TO DO ->
Wherever the word "sehr" shows up in the data, report the line it sits in.

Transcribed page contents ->
************

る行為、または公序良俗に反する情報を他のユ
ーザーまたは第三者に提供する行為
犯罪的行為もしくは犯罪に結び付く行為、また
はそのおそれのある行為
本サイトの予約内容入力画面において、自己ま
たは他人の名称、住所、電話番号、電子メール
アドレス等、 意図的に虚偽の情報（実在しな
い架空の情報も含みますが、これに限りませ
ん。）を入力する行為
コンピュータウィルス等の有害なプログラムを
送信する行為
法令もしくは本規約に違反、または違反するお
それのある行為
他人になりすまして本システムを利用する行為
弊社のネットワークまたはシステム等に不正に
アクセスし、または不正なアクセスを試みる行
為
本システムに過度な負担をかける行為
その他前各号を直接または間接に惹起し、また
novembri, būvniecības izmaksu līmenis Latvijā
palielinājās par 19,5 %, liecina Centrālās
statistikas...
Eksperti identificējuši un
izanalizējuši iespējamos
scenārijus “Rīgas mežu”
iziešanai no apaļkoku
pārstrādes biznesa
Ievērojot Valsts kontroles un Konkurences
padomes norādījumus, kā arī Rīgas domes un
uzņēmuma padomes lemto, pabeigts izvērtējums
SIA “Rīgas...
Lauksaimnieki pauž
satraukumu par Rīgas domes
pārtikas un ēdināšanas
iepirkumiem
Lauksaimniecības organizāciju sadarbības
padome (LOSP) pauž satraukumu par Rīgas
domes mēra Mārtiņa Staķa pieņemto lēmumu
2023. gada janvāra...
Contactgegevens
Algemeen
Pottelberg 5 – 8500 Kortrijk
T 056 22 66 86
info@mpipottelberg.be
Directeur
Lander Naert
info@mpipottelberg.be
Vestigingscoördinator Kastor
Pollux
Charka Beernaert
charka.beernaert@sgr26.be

************

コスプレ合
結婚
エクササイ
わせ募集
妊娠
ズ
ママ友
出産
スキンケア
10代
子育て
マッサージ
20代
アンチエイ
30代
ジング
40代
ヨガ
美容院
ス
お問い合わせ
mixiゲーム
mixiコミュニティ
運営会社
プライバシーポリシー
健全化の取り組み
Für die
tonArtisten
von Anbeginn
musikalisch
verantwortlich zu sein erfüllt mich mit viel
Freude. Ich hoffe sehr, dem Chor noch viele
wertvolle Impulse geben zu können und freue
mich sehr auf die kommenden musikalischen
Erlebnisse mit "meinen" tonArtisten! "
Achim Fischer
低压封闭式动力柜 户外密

************

TASK RESULT ->
Freude. Ich hoffe sehr, dem Chor noch viele
mich sehr auf die kommenden musikalischen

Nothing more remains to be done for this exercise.